## Problem requirements
Copy the data exactly. No line may be skipped.

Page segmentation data
·····

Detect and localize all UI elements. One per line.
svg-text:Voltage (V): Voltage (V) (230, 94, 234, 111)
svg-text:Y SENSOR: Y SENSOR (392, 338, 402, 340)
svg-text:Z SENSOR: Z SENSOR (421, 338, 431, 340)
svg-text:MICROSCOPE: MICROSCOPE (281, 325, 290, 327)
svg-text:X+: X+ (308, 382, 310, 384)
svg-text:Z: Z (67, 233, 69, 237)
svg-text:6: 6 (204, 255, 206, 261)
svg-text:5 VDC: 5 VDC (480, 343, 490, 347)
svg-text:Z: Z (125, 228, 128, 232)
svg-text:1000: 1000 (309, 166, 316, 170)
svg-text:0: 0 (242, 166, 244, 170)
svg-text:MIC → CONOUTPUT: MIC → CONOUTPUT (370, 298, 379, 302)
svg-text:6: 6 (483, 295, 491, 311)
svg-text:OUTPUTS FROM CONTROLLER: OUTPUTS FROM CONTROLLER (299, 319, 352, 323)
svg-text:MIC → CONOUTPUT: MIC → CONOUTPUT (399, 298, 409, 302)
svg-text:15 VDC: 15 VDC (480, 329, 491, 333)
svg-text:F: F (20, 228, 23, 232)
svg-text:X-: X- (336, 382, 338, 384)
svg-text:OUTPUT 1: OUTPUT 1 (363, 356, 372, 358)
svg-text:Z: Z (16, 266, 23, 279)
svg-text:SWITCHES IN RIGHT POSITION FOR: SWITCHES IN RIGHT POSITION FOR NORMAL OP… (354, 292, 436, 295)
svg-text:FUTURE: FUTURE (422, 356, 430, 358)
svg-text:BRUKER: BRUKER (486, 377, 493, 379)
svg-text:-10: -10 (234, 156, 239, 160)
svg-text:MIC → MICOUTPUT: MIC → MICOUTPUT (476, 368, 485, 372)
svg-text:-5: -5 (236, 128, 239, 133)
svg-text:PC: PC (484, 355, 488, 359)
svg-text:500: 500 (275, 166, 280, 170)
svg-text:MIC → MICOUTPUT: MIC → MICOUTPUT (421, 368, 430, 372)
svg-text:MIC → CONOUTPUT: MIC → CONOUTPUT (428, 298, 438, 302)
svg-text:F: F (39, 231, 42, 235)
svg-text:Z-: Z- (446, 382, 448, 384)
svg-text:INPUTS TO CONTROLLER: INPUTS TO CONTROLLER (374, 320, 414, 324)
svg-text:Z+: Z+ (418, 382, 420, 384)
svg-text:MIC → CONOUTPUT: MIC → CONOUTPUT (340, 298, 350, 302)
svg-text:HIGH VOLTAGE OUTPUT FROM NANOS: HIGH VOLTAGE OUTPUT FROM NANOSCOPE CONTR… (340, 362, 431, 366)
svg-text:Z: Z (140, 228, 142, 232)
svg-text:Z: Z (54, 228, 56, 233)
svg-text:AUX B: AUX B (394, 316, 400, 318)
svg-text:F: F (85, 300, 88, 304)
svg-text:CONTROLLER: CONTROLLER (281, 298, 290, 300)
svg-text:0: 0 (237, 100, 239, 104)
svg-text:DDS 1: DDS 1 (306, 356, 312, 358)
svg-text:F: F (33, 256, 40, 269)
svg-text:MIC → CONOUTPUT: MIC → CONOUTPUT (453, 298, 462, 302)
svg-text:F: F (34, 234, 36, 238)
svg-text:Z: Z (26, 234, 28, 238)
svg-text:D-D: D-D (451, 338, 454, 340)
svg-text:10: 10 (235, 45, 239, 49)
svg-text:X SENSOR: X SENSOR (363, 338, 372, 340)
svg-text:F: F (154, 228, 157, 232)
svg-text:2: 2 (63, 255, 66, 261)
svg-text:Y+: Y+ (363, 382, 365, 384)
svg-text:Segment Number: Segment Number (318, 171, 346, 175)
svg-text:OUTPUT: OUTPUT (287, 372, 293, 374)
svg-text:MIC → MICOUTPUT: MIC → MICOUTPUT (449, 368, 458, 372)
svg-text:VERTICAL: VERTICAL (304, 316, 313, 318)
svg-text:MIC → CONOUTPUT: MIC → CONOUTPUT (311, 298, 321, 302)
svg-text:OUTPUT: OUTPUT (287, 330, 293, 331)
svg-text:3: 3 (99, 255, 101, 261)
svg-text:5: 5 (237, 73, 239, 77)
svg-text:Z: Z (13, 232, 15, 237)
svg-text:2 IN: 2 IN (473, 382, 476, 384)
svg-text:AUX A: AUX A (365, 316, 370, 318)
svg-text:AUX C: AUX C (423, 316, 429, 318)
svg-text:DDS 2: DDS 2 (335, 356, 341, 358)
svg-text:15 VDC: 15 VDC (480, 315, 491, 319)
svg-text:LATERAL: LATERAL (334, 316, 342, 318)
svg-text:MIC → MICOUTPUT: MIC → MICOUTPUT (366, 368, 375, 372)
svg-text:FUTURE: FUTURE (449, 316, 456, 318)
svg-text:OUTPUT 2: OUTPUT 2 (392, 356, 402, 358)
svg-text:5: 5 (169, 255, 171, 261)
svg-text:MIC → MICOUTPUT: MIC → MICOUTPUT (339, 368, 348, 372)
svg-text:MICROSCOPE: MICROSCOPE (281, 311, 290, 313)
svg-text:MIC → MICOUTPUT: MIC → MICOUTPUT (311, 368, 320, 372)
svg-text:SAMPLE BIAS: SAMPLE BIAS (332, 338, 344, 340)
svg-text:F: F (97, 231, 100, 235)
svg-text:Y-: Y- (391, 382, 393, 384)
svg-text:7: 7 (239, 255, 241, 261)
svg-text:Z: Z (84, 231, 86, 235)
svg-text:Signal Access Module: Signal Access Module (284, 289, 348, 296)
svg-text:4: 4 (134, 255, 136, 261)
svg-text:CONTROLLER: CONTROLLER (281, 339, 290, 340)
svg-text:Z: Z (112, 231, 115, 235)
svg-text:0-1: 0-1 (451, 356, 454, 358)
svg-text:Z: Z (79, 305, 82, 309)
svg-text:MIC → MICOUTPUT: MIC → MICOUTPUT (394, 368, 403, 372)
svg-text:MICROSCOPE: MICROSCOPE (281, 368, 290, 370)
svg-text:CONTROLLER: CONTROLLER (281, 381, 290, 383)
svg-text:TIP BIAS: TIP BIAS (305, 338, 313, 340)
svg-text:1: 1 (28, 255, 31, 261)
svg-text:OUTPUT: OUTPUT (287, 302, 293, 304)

·····

## Completed task
Detect and localize all UI elements. One per line.
svg-text:Voltage (V): Voltage (V) (230, 94, 234, 111)
svg-text:Y SENSOR: Y SENSOR (392, 338, 402, 340)
svg-text:Z SENSOR: Z SENSOR (421, 338, 431, 340)
svg-text:MICROSCOPE: MICROSCOPE (281, 325, 290, 327)
svg-text:X+: X+ (308, 382, 310, 384)
svg-text:Z: Z (67, 233, 69, 237)
svg-text:6: 6 (204, 255, 206, 261)
svg-text:5 VDC: 5 VDC (480, 343, 490, 347)
svg-text:Z: Z (125, 228, 128, 232)
svg-text:1000: 1000 (309, 166, 316, 170)
svg-text:0: 0 (242, 166, 244, 170)
svg-text:MIC → CONOUTPUT: MIC → CONOUTPUT (370, 298, 379, 302)
svg-text:6: 6 (483, 295, 491, 311)
svg-text:OUTPUTS FROM CONTROLLER: OUTPUTS FROM CONTROLLER (299, 319, 352, 323)
svg-text:MIC → CONOUTPUT: MIC → CONOUTPUT (399, 298, 409, 302)
svg-text:15 VDC: 15 VDC (480, 329, 491, 333)
svg-text:F: F (20, 228, 23, 232)
svg-text:X-: X- (336, 382, 338, 384)
svg-text:OUTPUT 1: OUTPUT 1 (363, 356, 372, 358)
svg-text:Z: Z (16, 266, 23, 279)
svg-text:SWITCHES IN RIGHT POSITION FOR: SWITCHES IN RIGHT POSITION FOR NORMAL OP… (354, 292, 436, 295)
svg-text:FUTURE: FUTURE (422, 356, 430, 358)
svg-text:BRUKER: BRUKER (486, 377, 493, 379)
svg-text:-10: -10 (234, 156, 239, 160)
svg-text:MIC → MICOUTPUT: MIC → MICOUTPUT (476, 368, 485, 372)
svg-text:-5: -5 (236, 128, 239, 133)
svg-text:PC: PC (484, 355, 488, 359)
svg-text:500: 500 (275, 166, 280, 170)
svg-text:MIC → MICOUTPUT: MIC → MICOUTPUT (421, 368, 430, 372)
svg-text:MIC → CONOUTPUT: MIC → CONOUTPUT (428, 298, 438, 302)
svg-text:F: F (39, 231, 42, 235)
svg-text:Z-: Z- (446, 382, 448, 384)
svg-text:INPUTS TO CONTROLLER: INPUTS TO CONTROLLER (374, 320, 414, 324)
svg-text:Z+: Z+ (418, 382, 420, 384)
svg-text:MIC → CONOUTPUT: MIC → CONOUTPUT (340, 298, 350, 302)
svg-text:HIGH VOLTAGE OUTPUT FROM NANOS: HIGH VOLTAGE OUTPUT FROM NANOSCOPE CONTR… (340, 362, 431, 366)
svg-text:Z: Z (140, 228, 142, 232)
svg-text:Z: Z (54, 228, 56, 233)
svg-text:AUX B: AUX B (394, 316, 400, 318)
svg-text:F: F (85, 300, 88, 304)
svg-text:CONTROLLER: CONTROLLER (281, 298, 290, 300)
svg-text:0: 0 (237, 100, 239, 104)
svg-text:DDS 1: DDS 1 (306, 356, 312, 358)
svg-text:F: F (33, 256, 40, 269)
svg-text:MIC → CONOUTPUT: MIC → CONOUTPUT (453, 298, 462, 302)
svg-text:F: F (34, 234, 36, 238)
svg-text:Z: Z (26, 234, 28, 238)
svg-text:D-D: D-D (451, 338, 454, 340)
svg-text:10: 10 (235, 45, 239, 49)
svg-text:X SENSOR: X SENSOR (363, 338, 372, 340)
svg-text:F: F (154, 228, 157, 232)
svg-text:2: 2 (63, 255, 66, 261)
svg-text:Y+: Y+ (363, 382, 365, 384)
svg-text:Segment Number: Segment Number (318, 171, 346, 175)
svg-text:OUTPUT: OUTPUT (287, 372, 293, 374)
svg-text:MIC → MICOUTPUT: MIC → MICOUTPUT (449, 368, 458, 372)
svg-text:VERTICAL: VERTICAL (304, 316, 313, 318)
svg-text:MIC → CONOUTPUT: MIC → CONOUTPUT (311, 298, 321, 302)
svg-text:OUTPUT: OUTPUT (287, 330, 293, 331)
svg-text:3: 3 (99, 255, 101, 261)
svg-text:5: 5 (237, 73, 239, 77)
svg-text:Z: Z (13, 232, 15, 237)
svg-text:2 IN: 2 IN (473, 382, 476, 384)
svg-text:AUX A: AUX A (365, 316, 370, 318)
svg-text:AUX C: AUX C (423, 316, 429, 318)
svg-text:DDS 2: DDS 2 (335, 356, 341, 358)
svg-text:15 VDC: 15 VDC (480, 315, 491, 319)
svg-text:LATERAL: LATERAL (334, 316, 342, 318)
svg-text:MIC → MICOUTPUT: MIC → MICOUTPUT (366, 368, 375, 372)
svg-text:FUTURE: FUTURE (449, 316, 456, 318)
svg-text:OUTPUT 2: OUTPUT 2 (392, 356, 402, 358)
svg-text:5: 5 (169, 255, 171, 261)
svg-text:MIC → MICOUTPUT: MIC → MICOUTPUT (339, 368, 348, 372)
svg-text:MICROSCOPE: MICROSCOPE (281, 311, 290, 313)
svg-text:MIC → MICOUTPUT: MIC → MICOUTPUT (311, 368, 320, 372)
svg-text:SAMPLE BIAS: SAMPLE BIAS (332, 338, 344, 340)
svg-text:F: F (97, 231, 100, 235)
svg-text:Y-: Y- (391, 382, 393, 384)
svg-text:7: 7 (239, 255, 241, 261)
svg-text:Z: Z (84, 231, 86, 235)
svg-text:Signal Access Module: Signal Access Module (284, 289, 348, 296)
svg-text:4: 4 (134, 255, 136, 261)
svg-text:CONTROLLER: CONTROLLER (281, 339, 290, 340)
svg-text:Z: Z (112, 231, 115, 235)
svg-text:0-1: 0-1 (451, 356, 454, 358)
svg-text:Z: Z (79, 305, 82, 309)
svg-text:MIC → MICOUTPUT: MIC → MICOUTPUT (394, 368, 403, 372)
svg-text:MICROSCOPE: MICROSCOPE (281, 368, 290, 370)
svg-text:CONTROLLER: CONTROLLER (281, 381, 290, 383)
svg-text:TIP BIAS: TIP BIAS (305, 338, 313, 340)
svg-text:1: 1 (28, 255, 31, 261)
svg-text:OUTPUT: OUTPUT (287, 302, 293, 304)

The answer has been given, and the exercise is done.